What to produce >>
Exercise in exact copying: restate word for word only the lines below from the one containing "Przemysł spożywczy i produkcja napojów" through the one containing "Muzeul virtual al", omitting any pictures.

====== Provided information ======

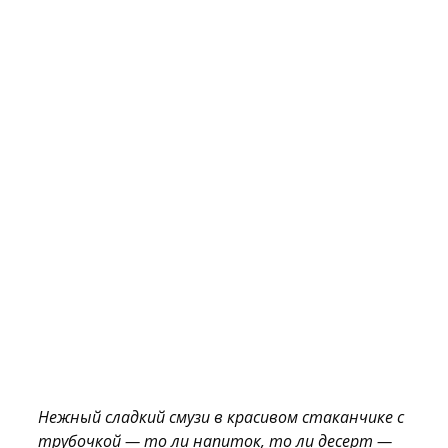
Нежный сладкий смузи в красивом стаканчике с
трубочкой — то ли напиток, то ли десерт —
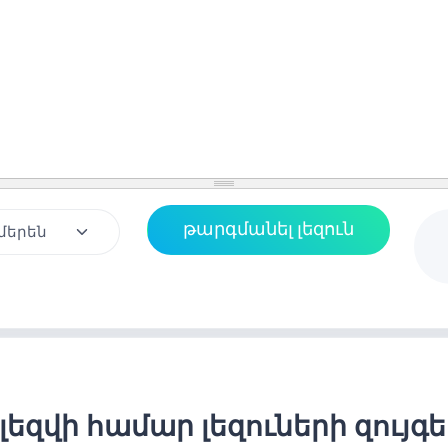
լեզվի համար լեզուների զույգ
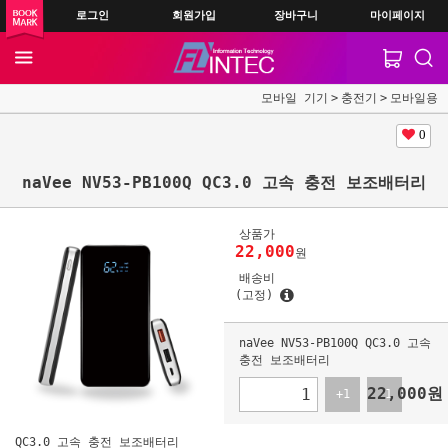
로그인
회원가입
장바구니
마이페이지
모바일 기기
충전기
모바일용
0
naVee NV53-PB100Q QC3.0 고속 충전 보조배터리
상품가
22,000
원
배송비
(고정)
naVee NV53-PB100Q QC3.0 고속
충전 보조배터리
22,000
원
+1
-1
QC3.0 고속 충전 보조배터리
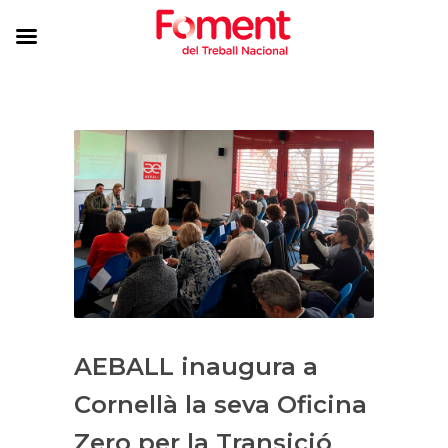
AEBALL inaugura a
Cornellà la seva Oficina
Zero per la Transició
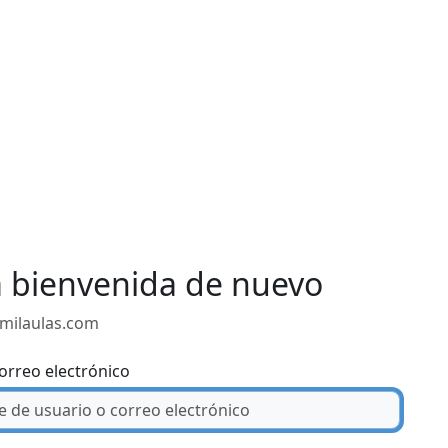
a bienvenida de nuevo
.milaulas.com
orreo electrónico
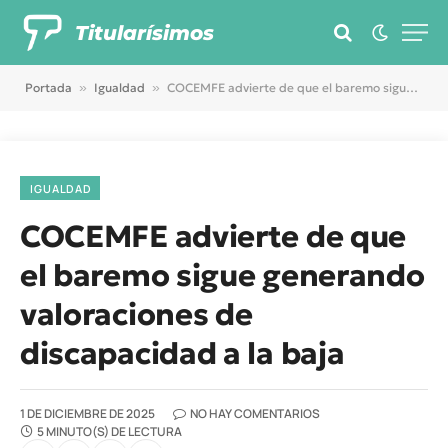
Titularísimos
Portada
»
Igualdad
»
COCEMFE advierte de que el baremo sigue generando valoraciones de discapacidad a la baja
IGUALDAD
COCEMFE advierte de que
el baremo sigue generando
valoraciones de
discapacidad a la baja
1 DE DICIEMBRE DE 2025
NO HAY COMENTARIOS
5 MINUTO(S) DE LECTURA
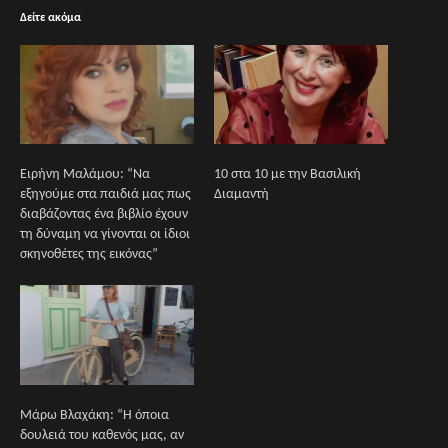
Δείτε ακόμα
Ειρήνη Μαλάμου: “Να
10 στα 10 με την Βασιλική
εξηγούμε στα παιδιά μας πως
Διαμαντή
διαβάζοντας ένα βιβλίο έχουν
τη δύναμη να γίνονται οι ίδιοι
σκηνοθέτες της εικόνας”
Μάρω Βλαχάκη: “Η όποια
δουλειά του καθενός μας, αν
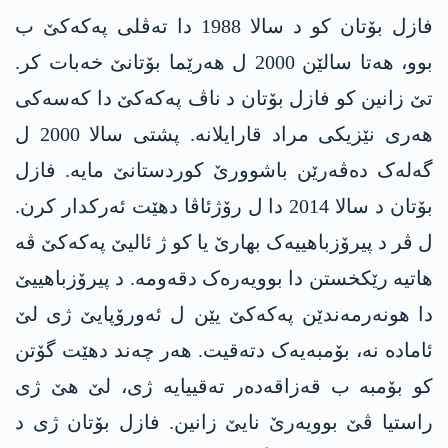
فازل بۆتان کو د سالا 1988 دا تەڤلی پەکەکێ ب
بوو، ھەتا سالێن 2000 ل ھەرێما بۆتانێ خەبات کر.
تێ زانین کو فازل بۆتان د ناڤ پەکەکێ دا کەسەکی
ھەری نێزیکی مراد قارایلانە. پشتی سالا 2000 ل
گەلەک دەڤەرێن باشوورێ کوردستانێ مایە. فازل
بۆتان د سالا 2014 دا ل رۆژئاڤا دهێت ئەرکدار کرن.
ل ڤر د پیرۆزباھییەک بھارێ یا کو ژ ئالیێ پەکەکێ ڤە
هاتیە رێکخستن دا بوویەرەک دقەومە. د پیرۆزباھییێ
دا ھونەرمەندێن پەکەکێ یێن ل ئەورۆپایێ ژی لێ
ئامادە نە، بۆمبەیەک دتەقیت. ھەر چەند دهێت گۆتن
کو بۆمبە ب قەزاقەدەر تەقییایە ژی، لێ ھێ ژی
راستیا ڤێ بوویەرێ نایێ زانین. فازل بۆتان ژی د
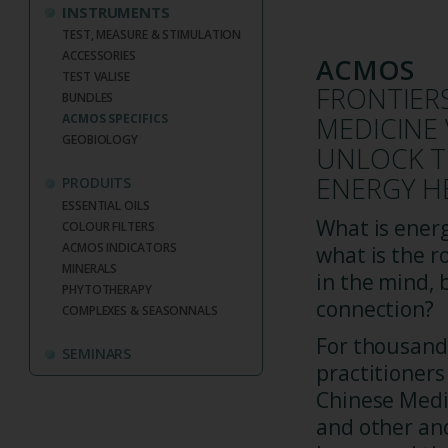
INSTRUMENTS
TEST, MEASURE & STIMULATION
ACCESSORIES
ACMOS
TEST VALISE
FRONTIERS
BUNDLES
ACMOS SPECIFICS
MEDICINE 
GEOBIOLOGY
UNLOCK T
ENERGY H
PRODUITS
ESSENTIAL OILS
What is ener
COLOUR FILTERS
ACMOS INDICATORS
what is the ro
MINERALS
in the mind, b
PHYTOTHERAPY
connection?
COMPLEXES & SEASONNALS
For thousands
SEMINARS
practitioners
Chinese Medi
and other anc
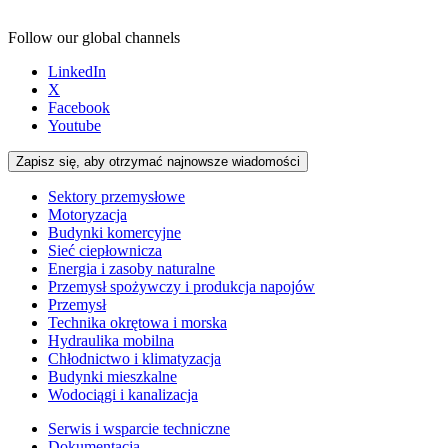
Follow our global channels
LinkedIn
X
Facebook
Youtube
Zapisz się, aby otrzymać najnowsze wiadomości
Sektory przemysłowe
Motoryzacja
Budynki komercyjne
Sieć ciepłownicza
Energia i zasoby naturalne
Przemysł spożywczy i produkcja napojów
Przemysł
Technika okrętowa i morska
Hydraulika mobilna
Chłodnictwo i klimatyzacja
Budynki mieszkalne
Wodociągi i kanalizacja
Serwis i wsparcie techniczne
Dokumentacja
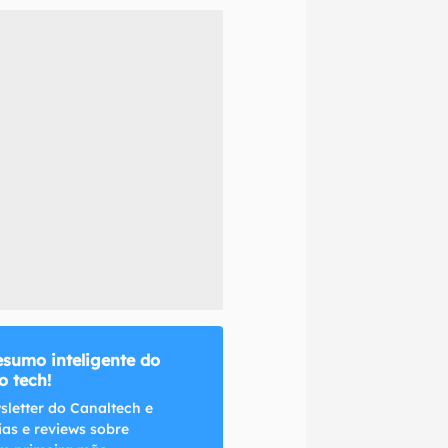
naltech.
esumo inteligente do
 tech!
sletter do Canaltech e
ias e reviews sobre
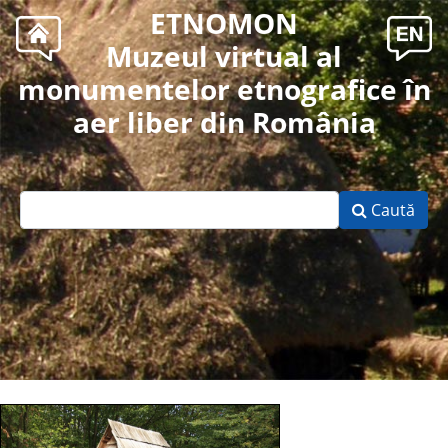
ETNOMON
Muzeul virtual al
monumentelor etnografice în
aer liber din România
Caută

======
====== Provided information ======

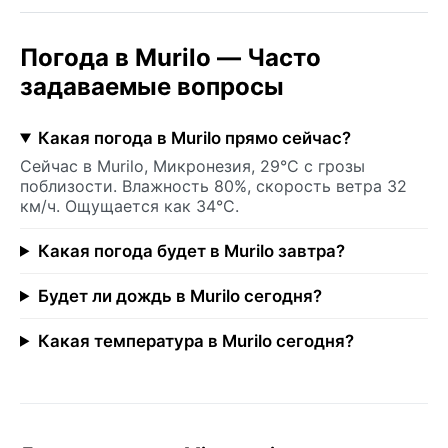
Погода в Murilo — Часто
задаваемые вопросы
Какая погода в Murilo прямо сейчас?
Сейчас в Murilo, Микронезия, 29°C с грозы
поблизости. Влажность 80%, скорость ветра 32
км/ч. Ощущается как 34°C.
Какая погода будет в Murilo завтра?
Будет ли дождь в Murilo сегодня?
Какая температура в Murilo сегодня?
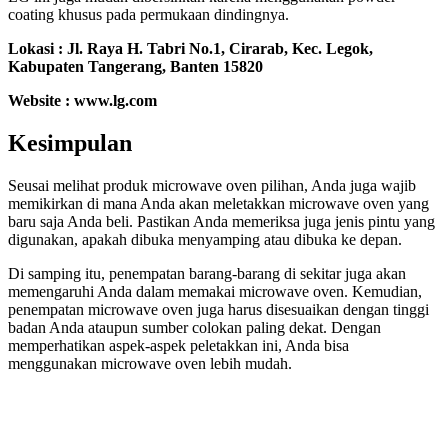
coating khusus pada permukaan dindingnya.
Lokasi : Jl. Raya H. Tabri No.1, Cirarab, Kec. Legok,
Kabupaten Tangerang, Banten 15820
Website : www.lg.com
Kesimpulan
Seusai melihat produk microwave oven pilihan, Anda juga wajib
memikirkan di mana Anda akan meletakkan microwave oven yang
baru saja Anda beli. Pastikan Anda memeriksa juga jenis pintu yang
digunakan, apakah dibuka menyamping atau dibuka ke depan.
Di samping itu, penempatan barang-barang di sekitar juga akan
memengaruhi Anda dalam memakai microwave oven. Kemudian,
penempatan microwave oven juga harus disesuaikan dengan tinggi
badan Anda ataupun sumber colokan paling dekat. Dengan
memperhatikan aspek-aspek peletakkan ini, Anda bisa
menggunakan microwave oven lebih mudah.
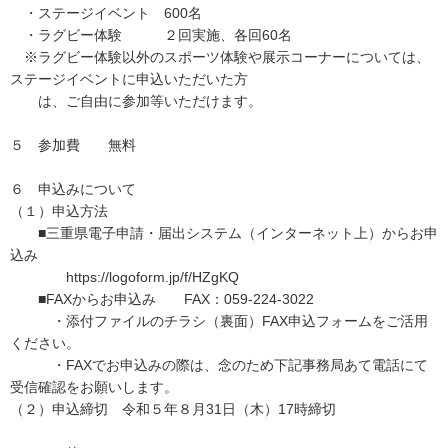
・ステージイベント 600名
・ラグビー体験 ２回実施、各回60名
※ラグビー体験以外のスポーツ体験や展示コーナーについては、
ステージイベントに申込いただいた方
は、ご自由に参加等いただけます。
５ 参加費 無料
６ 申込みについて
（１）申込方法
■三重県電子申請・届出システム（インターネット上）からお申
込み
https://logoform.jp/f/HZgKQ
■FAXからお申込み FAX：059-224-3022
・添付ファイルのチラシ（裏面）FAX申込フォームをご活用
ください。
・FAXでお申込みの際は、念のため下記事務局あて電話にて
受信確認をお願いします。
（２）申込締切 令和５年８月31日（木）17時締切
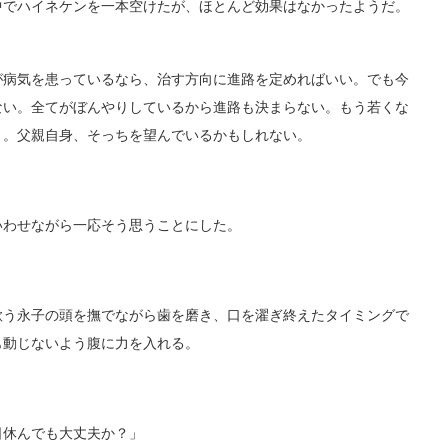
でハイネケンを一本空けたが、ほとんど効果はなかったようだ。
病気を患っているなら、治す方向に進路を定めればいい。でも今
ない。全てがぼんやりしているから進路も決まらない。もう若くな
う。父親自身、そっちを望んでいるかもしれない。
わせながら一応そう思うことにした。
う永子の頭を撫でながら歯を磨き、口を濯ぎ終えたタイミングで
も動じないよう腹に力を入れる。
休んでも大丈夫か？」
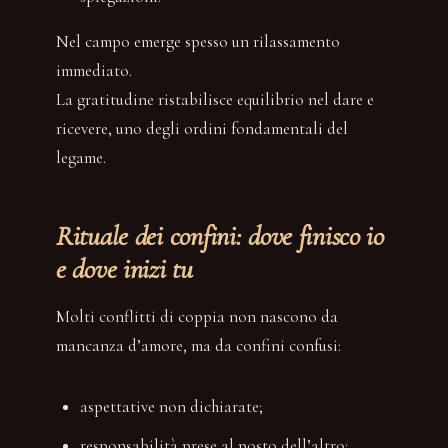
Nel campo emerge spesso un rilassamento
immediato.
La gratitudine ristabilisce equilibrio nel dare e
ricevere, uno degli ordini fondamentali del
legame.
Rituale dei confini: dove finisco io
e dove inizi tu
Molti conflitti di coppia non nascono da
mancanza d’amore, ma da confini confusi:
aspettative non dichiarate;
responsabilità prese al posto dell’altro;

======

Response below >>
Przemysł spożywczy i produkcja napojów
Przemysł
Technika okrętowa i morska
Hydraulika mobilna
Chłodnictwo i klimatyzacja
Budynki mieszkalne
Wodociągi i kanalizacja
Serwis i wsparcie techniczne
Dokumentacja
naltech.
esumo inteligente do
 tech!
sletter do Canaltech e
ias e reviews sobre
ETNOMON
Muzeul virtual al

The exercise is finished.